Un empate a cero
La semana pasada, durante el puente de la Inmaculada, fue mi cumpleaños. Por suerte o por desgracia, el cumplir en festivo hace que el señalado día siempre sea rutinariamente diferente. Lo que antes era saltar de un brinco y preparar el sótano para que llegaran mis amigos, ahora es levantarme de forma sigilosa para no despertar a mis hijas y alargar la mañanera visita al baño buscándome en el reflejo del espejo.
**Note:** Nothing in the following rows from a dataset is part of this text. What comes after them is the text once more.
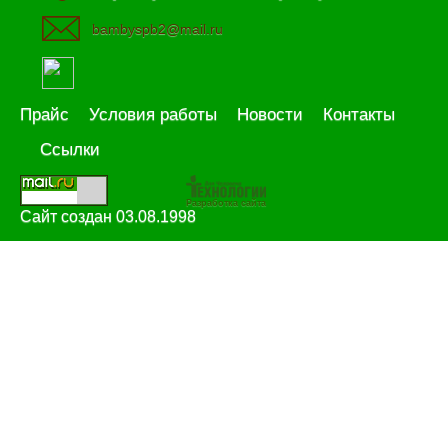
bambyspb2@mail.ru
Прайс
Условия работы
Новости
Контакты
Ссылки
Разработка сайта
Сайт создан 03.08.1998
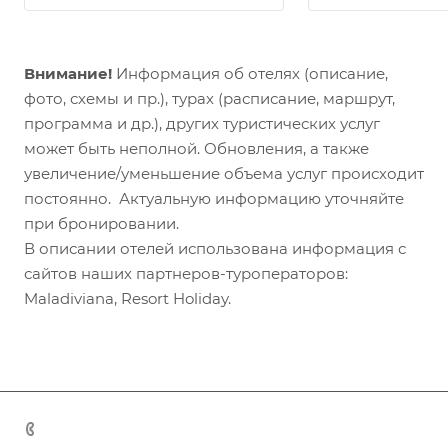
Внимание!
Информация об отелях (описание,
фото, схемы и пр.), турах (расписание, маршрут,
программа и др.), других туристических услуг
может быть неполной. Обновления, а также
увеличение/уменьшение объема услуг происходит
постоянно. Актуальную информацию уточняйте
при бронировании.
В описании отелей использована информация с
сайтов наших партнеров-туроператоров:
Maladiviana, Resort Holiday.
+7 (383) 375-11-75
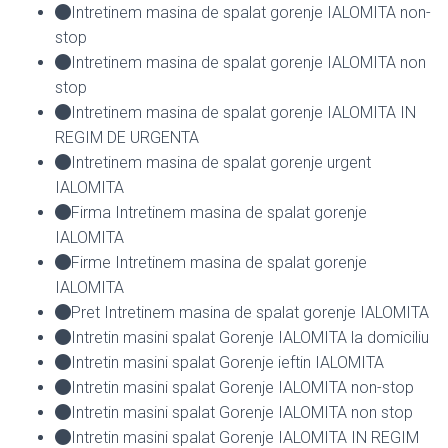
Intretinem masina de spalat gorenje IALOMITA non-
stop
Intretinem masina de spalat gorenje IALOMITA non
stop
Intretinem masina de spalat gorenje IALOMITA IN
REGIM DE URGENTA
Intretinem masina de spalat gorenje urgent
IALOMITA
Firma Intretinem masina de spalat gorenje
IALOMITA
Firme Intretinem masina de spalat gorenje
IALOMITA
Pret Intretinem masina de spalat gorenje IALOMITA
Intretin masini spalat Gorenje IALOMITA la domiciliu
Intretin masini spalat Gorenje ieftin IALOMITA
Intretin masini spalat Gorenje IALOMITA non-stop
Intretin masini spalat Gorenje IALOMITA non stop
Intretin masini spalat Gorenje IALOMITA IN REGIM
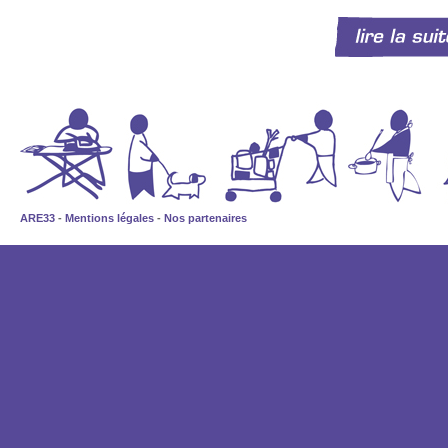
ARE33
-
Mentions légales
-
Nos partenaires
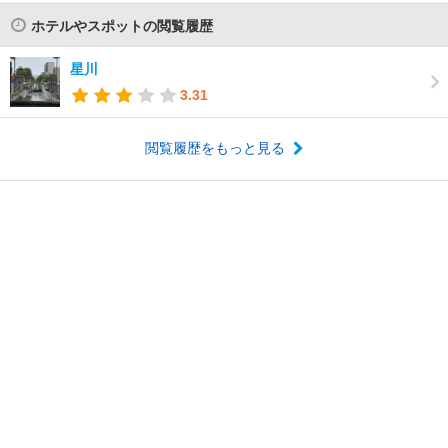
ホテルやスポットの閲覧履歴
星川
3.31
閲覧履歴をもっと見る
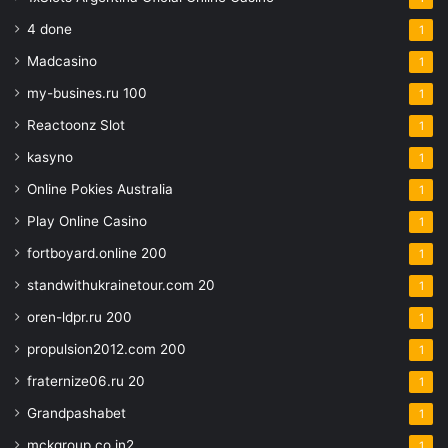
4 done
1
Madcasino
1
my-busines.ru 100
1
Reactoonz Slot
1
kasyno
1
Online Pokies Australia
1
Play Online Casino
1
fortboyard.online 200
1
standwithukrainetour.com 20
1
oren-ldpr.ru 200
1
propulsion2012.com 200
1
fraternize06.ru 20
1
Grandpashabet
1
mckgroup.co.in2
1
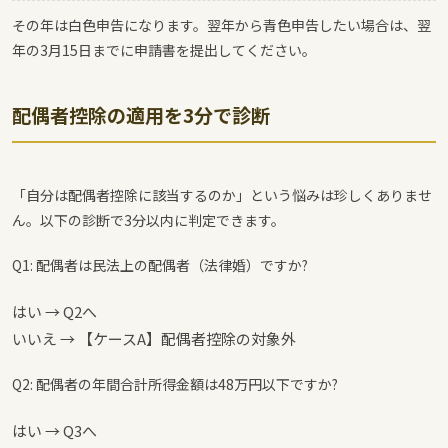
その年は白色申告になります。翌年から青色申告したい場合は、翌
年の3月15日までに申請書を提出してください。
配偶者控除の適用を3分で診断
「自分は配偶者控除に該当するのか」という悩みは珍しくありませ
ん。以下の診断で3分以内に判定できます。
Q1: 配偶者は民法上の配偶者（法律婚）ですか?
はい → Q2へ
いいえ → 【ケースA】配偶者控除の対象外
Q2: 配偶者の年間合計所得金額は48万円以下ですか?
はい → Q3へ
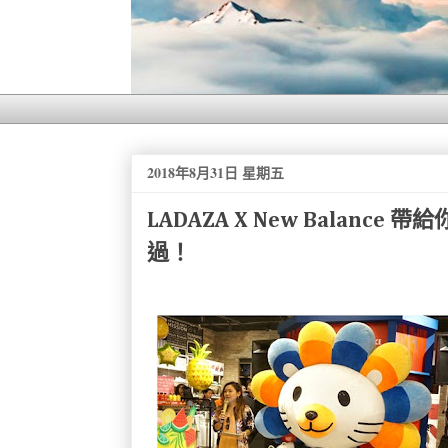
2018年8月31日 星期五
LADAZA X New Balan
過！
Y allí delante, con los ojos cada vez más hundidos y descubriendo nuevas canas, hago balance de la temporada que acaba de terminar y me marco nuevos objetivos para la venidera. No sé si las metas son cada vez más exigentes, pero de lo que estoy seguro es que están cada vez más vacías.
Asentado en la primera división de mi trayectoria laboral, la obligación me hace aspirar a puestos de UEFA sin saber si merece la pena el sacrificio. Configurado el equipo titular por el que pelearé por la estabilidad familiar, me replanteo si echaré en falta un fichaje bomba que cierre la plantilla. Un ahora o nunca. Una negociación de madrugada que haga revivir nuevos objetivos y que me haga salir a por la victoria.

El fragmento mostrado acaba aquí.